Dataset entries
= = = = = = =

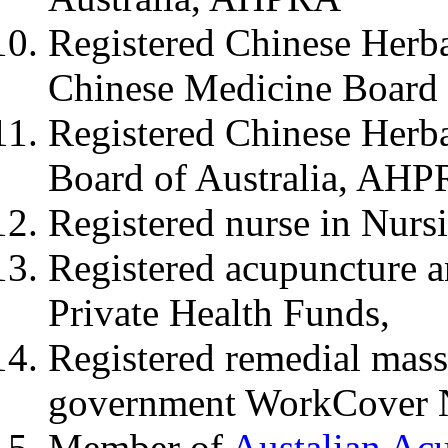
Registered Chinese Herba
Chinese Medicine Board
Registered Chinese Herb
Board of Australia, AH
Registered nurse in Nur
Registered acupuncture a
Private Health Funds,
Registered remedial mas
government WorkCover
Member of
Austalian Ac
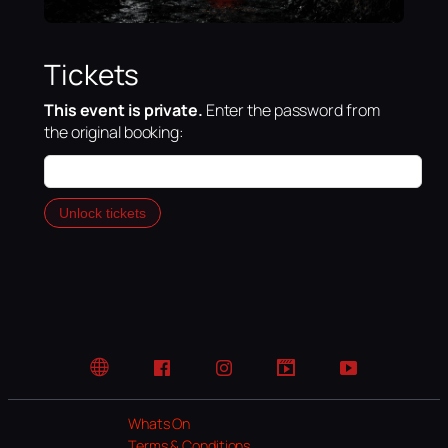
Tickets
This event is private.
Enter the password from
the original booking:
Unlock tickets
Website
Facebook
Instagram
TikTok
YouTube
Whats On
Terms & Conditions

= = = = = = =

INSTRUCTIONS FOR THE TASK = Reproduce each line of the records exactly, omitting any picture.

REPLY TO THE EXERCISE =
Registered Chinese Herba
Chinese Medicine Board
Registered Chinese Herb
Board of Australia, AH
Registered nurse in Nur
Registered acupuncture a
Private Health Funds,
Registered remedial mas
government WorkCover
Member of
Austalian Ac
Tickets
This event is private.
Enter the password from
the original booking:
Unlock tickets
Website
Facebook
Instagram
TikTok
YouTube
Whats On
Terms & Conditions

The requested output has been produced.